▶ _Exercise details_: Exact reproduction, images excluded: write out the records below.

▶ _Material supplied_:
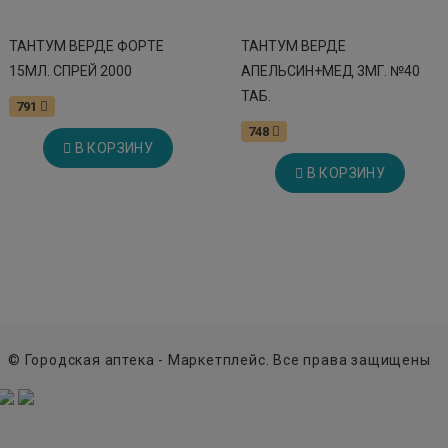
ТАНТУМ ВЕРДЕ ФОРТЕ
ТАНТУМ ВЕРДЕ
15МЛ. СПРЕЙ 2000
АПЕЛЬСИН+МЕД 3МГ. №40
ТАБ.
791
748
В КОРЗИНУ
В КОРЗИНУ
© Городская аптека - Маркетплейс. Все права защищены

▶ _Exercise response_:
ТАНТУМ ВЕРДЕ ФОРТЕ
ТАНТУМ ВЕРДЕ
15МЛ. СПРЕЙ 2000
АПЕЛЬСИН+МЕД 3МГ. №40
ТАБ.
791
748
В КОРЗИНУ
В КОРЗИНУ
© Городская аптека - Маркетплейс. Все права защищены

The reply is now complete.